Aim of the exercise
Please repeat the records below exactly, skipping any pictures.
----------
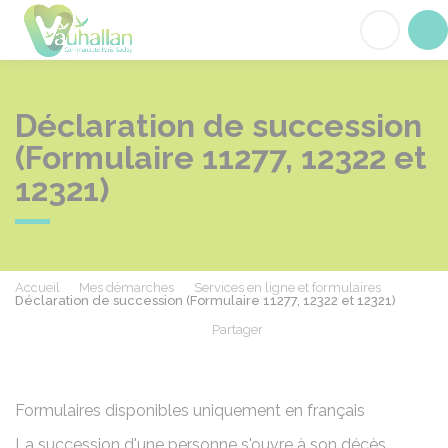
Vauhallan
Acc
Déclaration de succession
(Formulaire 11277, 12322 et
12321)
Accueil
Mes démarches
Services en ligne et formulaires
Déclaration de succession (Formulaire 11277, 12322 et 12321)
Partager
Partager sur Facebook
Partager sur X - Twit
Partager sur
Par
Formulaires disponibles uniquement en français
La succession d'une personne s'ouvre à son décès.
----------
Response to this task
Vauhallan
Acc
Déclaration de succession
(Formulaire 11277, 12322 et
12321)
Accueil
Mes démarches
Services en ligne et formulaires
Déclaration de succession (Formulaire 11277, 12322 et 12321)
Partager
Partager sur Facebook
Partager sur X - Twit
Partager sur
Par
Formulaires disponibles uniquement en français
La succession d'une personne s'ouvre à son décès.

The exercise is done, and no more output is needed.